Pierre Poivre (born Aug. 23, 1719, Lyon, Fr.—died June 6, 1786, near Lyon) was a French missionary-turned-entrepreneur whose enthusiasm for trade with Indochina stimulated French colonial expansion and whose many commercial schemes, had they been realized, might have established France securely in Indochina in the 18th instead of the 19th century.
The son of a wealthy silk merchant, Poivre early developed an interest in the Far East and joined the Society of Foreign Missions as a seminary student, arriving in the Orient in 1740. His visits to India, China, and Indochina aroused his mercantile interests, and he became involved in trading ventures in China. After returning to Europe in 1747, he abandoned missionary work and persuaded the French East India Company to set up a bank in Cochinchina (southern Vietnam), to which he returned two years later as the company’s representative. He obtained permission from the Vietnamese king Vo Vuong to set up temporary trading posts and a permanent one at Tourane but then alienated the king by kidnapping a young Vietnamese to serve as his interpreter. As a result, all European missionaries were expelled from the country and were not reinstated until the interpreter was returned two years later.

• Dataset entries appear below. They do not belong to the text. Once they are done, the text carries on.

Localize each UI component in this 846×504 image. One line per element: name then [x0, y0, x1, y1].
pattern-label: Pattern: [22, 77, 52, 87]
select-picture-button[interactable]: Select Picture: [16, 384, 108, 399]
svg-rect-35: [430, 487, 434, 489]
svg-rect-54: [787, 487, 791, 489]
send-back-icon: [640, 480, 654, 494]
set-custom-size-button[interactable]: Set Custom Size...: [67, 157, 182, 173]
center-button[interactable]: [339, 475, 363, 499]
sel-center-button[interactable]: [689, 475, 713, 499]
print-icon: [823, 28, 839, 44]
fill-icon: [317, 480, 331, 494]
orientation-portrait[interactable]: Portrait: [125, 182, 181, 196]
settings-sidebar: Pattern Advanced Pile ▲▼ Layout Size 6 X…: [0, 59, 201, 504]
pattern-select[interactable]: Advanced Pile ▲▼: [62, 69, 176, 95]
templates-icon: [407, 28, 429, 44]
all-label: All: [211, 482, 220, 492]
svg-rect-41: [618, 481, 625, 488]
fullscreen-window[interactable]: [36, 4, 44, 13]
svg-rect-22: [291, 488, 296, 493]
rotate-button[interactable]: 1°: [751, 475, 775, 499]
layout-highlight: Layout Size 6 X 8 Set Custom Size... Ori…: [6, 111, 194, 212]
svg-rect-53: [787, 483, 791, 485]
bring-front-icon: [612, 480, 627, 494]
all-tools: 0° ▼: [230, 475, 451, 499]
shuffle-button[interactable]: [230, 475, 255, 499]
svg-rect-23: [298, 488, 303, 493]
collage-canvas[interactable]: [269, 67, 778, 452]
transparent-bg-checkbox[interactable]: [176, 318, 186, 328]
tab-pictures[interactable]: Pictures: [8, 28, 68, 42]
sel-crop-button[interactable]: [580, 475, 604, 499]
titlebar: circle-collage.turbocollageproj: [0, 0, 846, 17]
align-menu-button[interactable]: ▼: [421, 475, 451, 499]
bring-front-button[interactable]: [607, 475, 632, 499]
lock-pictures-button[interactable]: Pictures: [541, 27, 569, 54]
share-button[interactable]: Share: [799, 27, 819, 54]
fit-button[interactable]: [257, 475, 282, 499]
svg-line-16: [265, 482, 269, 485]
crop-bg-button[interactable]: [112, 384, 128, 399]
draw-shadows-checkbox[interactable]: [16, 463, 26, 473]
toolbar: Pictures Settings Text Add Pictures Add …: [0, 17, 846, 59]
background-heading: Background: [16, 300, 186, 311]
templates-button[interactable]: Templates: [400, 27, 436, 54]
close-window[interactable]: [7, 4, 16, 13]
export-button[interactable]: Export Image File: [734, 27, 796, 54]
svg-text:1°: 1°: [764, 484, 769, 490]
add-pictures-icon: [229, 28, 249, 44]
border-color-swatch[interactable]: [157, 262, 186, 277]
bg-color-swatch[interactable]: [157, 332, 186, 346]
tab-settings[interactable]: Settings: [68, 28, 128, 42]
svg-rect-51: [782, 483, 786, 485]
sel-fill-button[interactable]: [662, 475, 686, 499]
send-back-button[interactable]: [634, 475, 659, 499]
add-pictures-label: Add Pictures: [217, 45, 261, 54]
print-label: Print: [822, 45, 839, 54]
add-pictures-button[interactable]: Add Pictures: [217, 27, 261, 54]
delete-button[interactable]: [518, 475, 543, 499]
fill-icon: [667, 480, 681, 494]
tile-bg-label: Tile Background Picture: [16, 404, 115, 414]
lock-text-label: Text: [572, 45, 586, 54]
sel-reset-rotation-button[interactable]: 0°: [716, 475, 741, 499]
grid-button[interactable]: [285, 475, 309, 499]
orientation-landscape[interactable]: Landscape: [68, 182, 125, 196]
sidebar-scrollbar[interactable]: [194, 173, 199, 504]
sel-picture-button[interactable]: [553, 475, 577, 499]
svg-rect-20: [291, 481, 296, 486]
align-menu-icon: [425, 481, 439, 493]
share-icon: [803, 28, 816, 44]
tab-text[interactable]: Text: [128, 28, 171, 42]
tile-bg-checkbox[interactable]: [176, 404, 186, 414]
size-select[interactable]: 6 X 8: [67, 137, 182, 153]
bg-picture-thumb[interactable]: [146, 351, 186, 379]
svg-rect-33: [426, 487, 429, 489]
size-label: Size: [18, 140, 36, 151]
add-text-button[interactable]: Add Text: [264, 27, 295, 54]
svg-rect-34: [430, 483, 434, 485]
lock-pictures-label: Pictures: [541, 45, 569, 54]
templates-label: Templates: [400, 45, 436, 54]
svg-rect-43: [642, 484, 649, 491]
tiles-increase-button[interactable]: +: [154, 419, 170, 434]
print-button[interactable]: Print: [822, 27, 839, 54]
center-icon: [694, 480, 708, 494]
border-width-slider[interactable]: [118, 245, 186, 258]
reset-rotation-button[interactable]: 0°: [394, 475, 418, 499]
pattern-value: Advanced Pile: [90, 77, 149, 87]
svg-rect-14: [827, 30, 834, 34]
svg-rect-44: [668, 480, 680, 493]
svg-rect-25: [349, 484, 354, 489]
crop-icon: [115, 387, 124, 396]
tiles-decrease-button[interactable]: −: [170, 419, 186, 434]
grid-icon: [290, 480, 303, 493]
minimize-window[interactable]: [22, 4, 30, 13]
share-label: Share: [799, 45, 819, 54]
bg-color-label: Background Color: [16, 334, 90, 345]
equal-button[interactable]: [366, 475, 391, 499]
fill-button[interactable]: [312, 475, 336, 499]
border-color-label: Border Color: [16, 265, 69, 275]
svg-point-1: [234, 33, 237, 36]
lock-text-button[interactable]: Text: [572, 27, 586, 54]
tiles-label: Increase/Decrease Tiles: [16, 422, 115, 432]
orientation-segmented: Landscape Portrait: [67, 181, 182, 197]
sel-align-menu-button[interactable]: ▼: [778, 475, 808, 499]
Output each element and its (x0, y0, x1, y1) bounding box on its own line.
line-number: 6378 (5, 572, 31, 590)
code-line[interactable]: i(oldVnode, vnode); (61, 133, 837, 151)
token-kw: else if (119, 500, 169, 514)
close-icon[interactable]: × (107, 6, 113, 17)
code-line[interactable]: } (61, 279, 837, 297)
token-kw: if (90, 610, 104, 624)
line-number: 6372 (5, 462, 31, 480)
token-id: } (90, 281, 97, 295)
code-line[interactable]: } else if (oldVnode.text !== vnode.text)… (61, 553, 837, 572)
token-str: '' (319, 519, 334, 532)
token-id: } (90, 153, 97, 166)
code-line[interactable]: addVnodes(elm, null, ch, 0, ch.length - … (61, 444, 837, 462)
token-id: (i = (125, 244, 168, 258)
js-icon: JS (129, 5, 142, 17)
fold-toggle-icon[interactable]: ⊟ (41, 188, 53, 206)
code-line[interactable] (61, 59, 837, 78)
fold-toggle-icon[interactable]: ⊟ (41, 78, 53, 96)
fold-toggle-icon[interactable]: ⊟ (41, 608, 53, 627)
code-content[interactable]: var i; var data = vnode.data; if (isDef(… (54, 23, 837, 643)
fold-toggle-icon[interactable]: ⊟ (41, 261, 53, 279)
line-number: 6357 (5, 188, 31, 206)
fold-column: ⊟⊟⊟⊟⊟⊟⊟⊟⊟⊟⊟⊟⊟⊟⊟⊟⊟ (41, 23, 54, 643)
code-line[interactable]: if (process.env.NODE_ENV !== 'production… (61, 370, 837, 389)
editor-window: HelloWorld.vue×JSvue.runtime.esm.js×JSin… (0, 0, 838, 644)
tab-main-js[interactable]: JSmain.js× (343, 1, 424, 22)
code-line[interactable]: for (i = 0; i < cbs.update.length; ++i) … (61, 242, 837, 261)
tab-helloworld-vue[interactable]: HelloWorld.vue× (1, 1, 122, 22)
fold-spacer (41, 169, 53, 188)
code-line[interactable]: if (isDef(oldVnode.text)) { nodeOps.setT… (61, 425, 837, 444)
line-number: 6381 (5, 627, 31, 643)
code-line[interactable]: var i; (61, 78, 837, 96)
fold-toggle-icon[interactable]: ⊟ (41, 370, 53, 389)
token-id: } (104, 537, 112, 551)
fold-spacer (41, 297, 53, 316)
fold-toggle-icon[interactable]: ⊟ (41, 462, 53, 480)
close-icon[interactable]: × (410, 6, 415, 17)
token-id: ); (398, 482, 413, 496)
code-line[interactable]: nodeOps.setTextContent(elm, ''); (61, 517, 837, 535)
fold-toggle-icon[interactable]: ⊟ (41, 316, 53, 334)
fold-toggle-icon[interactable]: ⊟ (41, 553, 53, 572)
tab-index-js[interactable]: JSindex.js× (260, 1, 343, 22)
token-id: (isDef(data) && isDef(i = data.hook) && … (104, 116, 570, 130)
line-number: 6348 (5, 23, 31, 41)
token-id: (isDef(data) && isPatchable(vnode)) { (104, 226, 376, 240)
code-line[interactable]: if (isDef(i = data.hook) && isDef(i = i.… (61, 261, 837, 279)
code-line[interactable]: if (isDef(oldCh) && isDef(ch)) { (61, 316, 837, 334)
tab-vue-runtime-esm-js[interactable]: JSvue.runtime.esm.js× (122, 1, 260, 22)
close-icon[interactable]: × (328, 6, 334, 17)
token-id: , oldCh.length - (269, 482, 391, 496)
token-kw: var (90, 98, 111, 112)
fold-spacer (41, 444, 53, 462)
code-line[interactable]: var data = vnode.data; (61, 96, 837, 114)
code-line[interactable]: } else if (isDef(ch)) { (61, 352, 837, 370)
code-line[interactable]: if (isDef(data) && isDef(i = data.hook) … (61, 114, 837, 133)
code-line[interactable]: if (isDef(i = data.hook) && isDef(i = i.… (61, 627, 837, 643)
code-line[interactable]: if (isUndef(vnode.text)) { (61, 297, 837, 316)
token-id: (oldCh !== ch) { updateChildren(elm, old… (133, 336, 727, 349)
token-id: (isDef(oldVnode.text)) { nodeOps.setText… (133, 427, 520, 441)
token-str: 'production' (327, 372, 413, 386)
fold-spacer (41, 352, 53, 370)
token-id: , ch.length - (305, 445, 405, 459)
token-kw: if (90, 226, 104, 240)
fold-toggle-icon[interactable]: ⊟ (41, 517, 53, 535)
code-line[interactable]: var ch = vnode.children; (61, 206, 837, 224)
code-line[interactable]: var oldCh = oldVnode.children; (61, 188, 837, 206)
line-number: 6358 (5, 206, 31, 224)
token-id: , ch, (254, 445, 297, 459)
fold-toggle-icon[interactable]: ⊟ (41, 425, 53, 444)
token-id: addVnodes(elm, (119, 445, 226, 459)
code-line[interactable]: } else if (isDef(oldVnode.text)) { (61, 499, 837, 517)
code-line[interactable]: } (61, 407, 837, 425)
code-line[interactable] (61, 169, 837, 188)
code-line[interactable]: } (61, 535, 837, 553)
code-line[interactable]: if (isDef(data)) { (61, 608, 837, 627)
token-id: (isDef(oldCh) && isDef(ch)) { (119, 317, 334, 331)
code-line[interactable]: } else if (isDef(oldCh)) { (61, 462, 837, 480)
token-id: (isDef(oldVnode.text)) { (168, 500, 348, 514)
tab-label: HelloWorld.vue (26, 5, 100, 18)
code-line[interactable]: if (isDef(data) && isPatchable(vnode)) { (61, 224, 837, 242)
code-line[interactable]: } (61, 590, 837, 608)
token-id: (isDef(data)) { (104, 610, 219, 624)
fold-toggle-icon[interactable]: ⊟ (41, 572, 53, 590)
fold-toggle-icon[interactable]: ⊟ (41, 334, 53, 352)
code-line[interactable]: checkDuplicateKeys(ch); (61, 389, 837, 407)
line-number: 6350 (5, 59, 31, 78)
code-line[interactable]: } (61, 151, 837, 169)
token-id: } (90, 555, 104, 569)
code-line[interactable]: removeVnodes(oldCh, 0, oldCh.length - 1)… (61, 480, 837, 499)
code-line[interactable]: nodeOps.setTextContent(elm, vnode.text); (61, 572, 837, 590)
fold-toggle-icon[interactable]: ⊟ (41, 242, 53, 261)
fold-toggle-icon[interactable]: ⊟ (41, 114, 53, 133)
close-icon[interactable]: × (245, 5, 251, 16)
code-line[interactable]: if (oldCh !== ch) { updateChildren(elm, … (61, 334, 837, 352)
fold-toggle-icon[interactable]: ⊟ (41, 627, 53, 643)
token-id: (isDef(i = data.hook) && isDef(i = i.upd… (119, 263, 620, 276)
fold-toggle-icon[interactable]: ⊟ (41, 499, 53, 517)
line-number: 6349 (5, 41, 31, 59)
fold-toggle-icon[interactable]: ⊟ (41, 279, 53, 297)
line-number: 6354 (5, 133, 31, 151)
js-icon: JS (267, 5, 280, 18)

Poivre then made his way to the Moluccas, in the Dutch East Indies, despite the deceptive maps that the Dutch had drafted to delude other navigators. Landing at the island of Timor, he smuggled more than 3,000 nutmeg plants and other fruit trees and spices out to the French islands of Mauritius and Réunion, off the coast of eastern Africa. He returned to France in 1750 with samples of his goods and again tried to interest businessmen there in his ventures. In a brief respite from his continuing commercial pursuits, Poivre was appointed administrator of the French colony of Mauritius (1765), where he governed capably.